The case against the homeless men
Jones pleaded not guilty to one count of aggravated assault, one of disorderly behaviour and another count of resisting police. Mackie pleaded not guilty to one count of assaulting police and one of resisting police.
SA police prosecutor Senior Sergeant Fred Wojtasik told the court the incident arose out of an investigation into drug dealing near homeless shelters.
On the day of the incident, the constable and his partner approached Jones and Mackie in the park hoping to speak with them as part of their enquires.
The two homeless men refused to speak with the officers, but the constable continued to pursue the men, demanding they come back.
Jones was heard to say to the constable, ‘F**k off dog c**t, I want nothing to do with you.” He allegedly then took on a boxing-style stance and threw a punch in the officer’s direction.
Constable draws his baton
Much of what transpired in the ensuing scuffle was disputed in court, but it resulted in the constable producing his capsicum spray and using it on both men. He then removed his baton from its holster and told them they were under arrest.

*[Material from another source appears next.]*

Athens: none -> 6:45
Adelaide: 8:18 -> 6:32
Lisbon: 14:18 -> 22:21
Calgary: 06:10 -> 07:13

The constable claims the sprayed men continued to be uncooperative, so he struck one of the men in the jaw with his elbow and then hit him in the face with his closed fist. The constable claims that Jones then landed a solid blow on his left calf, kicking him from behind.
It was at this point that the constable thought he and his fellow officer “had lost control of the situation,” and he began striking the men with his baton.

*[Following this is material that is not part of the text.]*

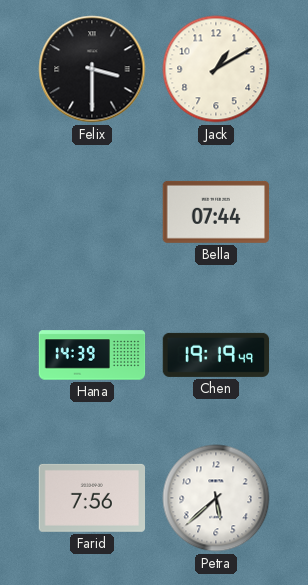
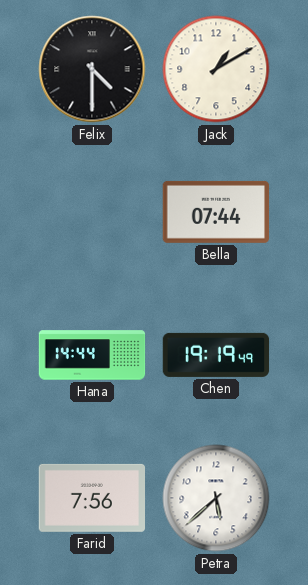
Felix: 3:30 -> 4:30
Hana: 14:39 -> 14:44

The constable told the court he repeatedly struck the men, as he’d never used his baton in that fashion before and feared it wasn’t having the desired effect. “I struck a second time and I didn’t feel it was working,” he said, “so I struck a third.”
Also testifying at the hearing, Sergeant Mark Willing said the constable’s partner had expressed dissatisfaction with his method of enforcement, requesting that they no longer work together.
Permitted use of a baton
The sergeant added that batons can be used by police to protect themselves and the public, to stop animal attacks, to prevent serious breaches of the peace and to effect an arrest, but not by striking.
Baton strikes are permitted to the upper and lower arm, the upper and lower leg, as well as to the buttocks, Willing testified.
On 29 May 2014, Magistrate Stefan Metanomski dismissed all charges against both Jones and Mackie. The magistrate found that police had “exceeded their authority” when dealing with the men.
The magistrate found the constable’s version of events to be inaccurate and unreliable, finding there was a real possibility the officer was embellishing his story to justify his actions.
His Honour found that the constable had acted unlawfully by continuing to pursue Jones and Mackie after they had made it clear they did not wish to speak with police. He noted the officer did not reasonably suspect the men of any crime and therefore had no authority to follow them.
The video footage was inconsistent with the constable’s version of events, Metanomski ruled. And in his view, “the three strikes with the baton upon Jones were totally unnecessary.”
The magistrate ordered South Australian police to pay the men $35,000 in legal costs after it was found that the constable had attacked them unlawfully.
The homeless men’s lawsuit against police
On 13 August last year, Jones and Mackie lodged a $100,000 excessive force and assault compensation claim against the South Australian Police Force.
In March this year, Chris Mackie received an out-of-court settlement. It was left for Mackie to sign off on the matter, as his lawyer was having difficulty contacting his client.
Mackie left Adelaide for a remote part of the country in 2015, too scared to return to South Australia after the assault.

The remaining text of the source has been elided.